### [HOW TO COMPLETE THIS TASK]
Say how many lines below have "Charging" in them, giving the number alone.
--------------------
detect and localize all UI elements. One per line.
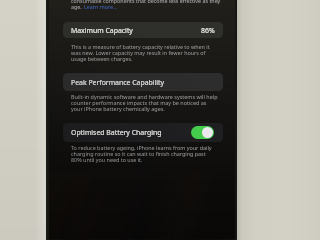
staticText: Peak Performance Capability bbox=[71, 78, 165, 87]
button[interactable]: Maximum Capacity bbox=[63, 22, 223, 38]
staticText: Built-in dynamic software and hardware s… bbox=[71, 93, 218, 113]
staticText: To reduce battery ageing, iPhone learns … bbox=[71, 144, 212, 164]
staticText: Maximum Capacity bbox=[71, 26, 133, 35]
staticText: 86% bbox=[201, 26, 215, 35]
staticText: consumable components that become less e… bbox=[71, 0, 221, 4]
button[interactable]: Learn more... bbox=[84, 3, 118, 10]
button[interactable]: Optimised Battery Charging toggle bbox=[191, 126, 214, 139]
staticText: This is a measure of battery capacity re… bbox=[71, 43, 210, 62]
button[interactable]: Peak Performance Capability bbox=[63, 73, 223, 91]
button[interactable]: Optimised Battery Charging bbox=[63, 123, 223, 142]
staticText: Optimised Battery Charging bbox=[71, 128, 162, 137]
staticText: age. bbox=[71, 3, 84, 10]
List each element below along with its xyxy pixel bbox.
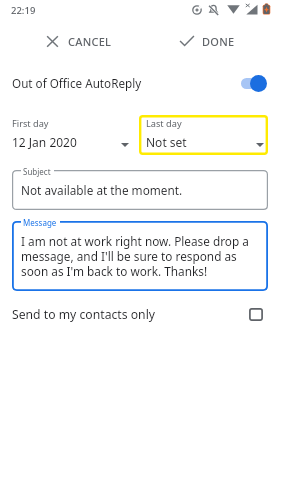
button[interactable] [236,73,267,93]
button[interactable]: Not available at the moment. [12,170,268,210]
staticText: Out of Office AutoReply [12,75,142,91]
button[interactable]: DONE [172,29,243,53]
staticText: Send to my contacts only [12,306,155,323]
staticText: Not available at the moment. [21,182,183,198]
other: Wifi [227,5,240,14]
other: Ringer silent [207,3,220,16]
staticText: Not set [146,134,187,150]
button[interactable]: Send to my contacts only [0,299,281,329]
other: Data saver [192,5,202,15]
other: Signal [245,3,258,15]
staticText: I am not at work right now. Please drop … [21,233,249,279]
button[interactable]: I am not at work right now. Please drop … [12,221,268,291]
button[interactable]: Last day [139,115,268,155]
staticText: CANCEL [68,34,112,49]
staticText: Last day [146,117,182,130]
button[interactable]: CANCEL [39,29,120,53]
staticText: Subject [23,166,51,177]
button[interactable]: First day [12,115,130,155]
staticText: Message [23,217,57,228]
staticText: DONE [202,34,235,49]
staticText: 12 Jan 2020 [12,134,77,150]
staticText: First day [12,117,49,130]
staticText: 22:19 [11,4,36,17]
button[interactable]: Out of Office AutoReply [0,66,281,100]
other: Battery [262,3,271,15]
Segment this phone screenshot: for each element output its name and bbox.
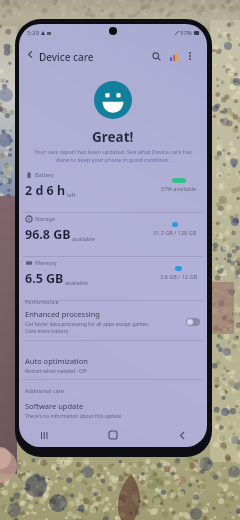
button[interactable]: Search <box>147 47 165 65</box>
staticText: Your care report has been updated. See w… <box>34 148 192 164</box>
staticText: Restart when needed : Off <box>25 368 87 375</box>
staticText: 57% <box>180 29 192 37</box>
button[interactable]: Software update <box>19 398 207 422</box>
staticText: Additional care <box>25 387 64 394</box>
staticText: 6.5 GB <box>25 270 64 287</box>
staticText: 57% available <box>161 185 197 192</box>
button[interactable]: Home <box>104 426 122 444</box>
button[interactable]: Auto optimization <box>19 353 207 377</box>
staticText: Great! <box>92 128 134 146</box>
staticText: 2 d 6 h <box>25 182 66 199</box>
button[interactable]: Battery <box>19 169 207 212</box>
button[interactable]: More options <box>181 47 199 65</box>
button[interactable]: Usage chart <box>165 47 183 65</box>
staticText: There's no information about this update <box>25 413 122 420</box>
button[interactable]: Memory <box>19 257 207 300</box>
staticText: Software update <box>25 401 84 411</box>
staticText: available <box>72 235 95 242</box>
button[interactable]: Back <box>173 426 191 444</box>
staticText: Memory <box>35 259 57 266</box>
staticText: available <box>65 279 88 286</box>
button[interactable]: Storage <box>19 213 207 256</box>
staticText: left <box>67 191 76 198</box>
staticText: 3.9 GB / 12 GB <box>160 273 197 280</box>
staticText: 5:29 <box>27 29 39 37</box>
staticText: 96.8 GB <box>25 226 71 243</box>
staticText: Performance <box>25 298 59 305</box>
button[interactable]: Enhanced processing <box>19 307 207 337</box>
staticText: Auto optimization <box>25 356 88 366</box>
staticText: Enhanced processing <box>25 309 100 319</box>
staticText: Battery <box>35 171 54 178</box>
button[interactable]: Navigate up <box>21 45 39 63</box>
staticText: Storage <box>35 215 56 222</box>
button[interactable]: Recent apps <box>35 426 53 444</box>
staticText: 31.2 GB / 128 GB <box>153 229 197 236</box>
staticText: Get faster data processing for all apps … <box>25 321 150 335</box>
staticText: Device care <box>39 50 94 64</box>
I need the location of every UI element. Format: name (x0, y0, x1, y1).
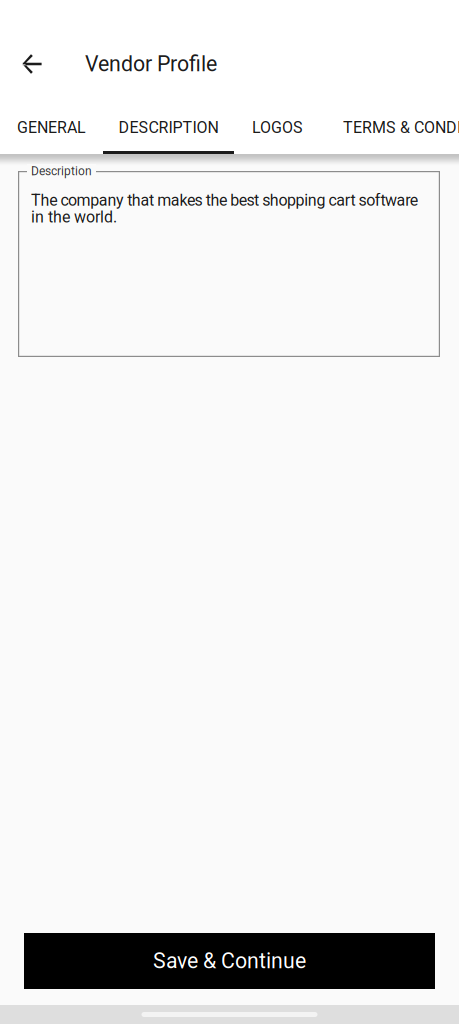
--------------------
### [EXERCISE OUTPUT]
3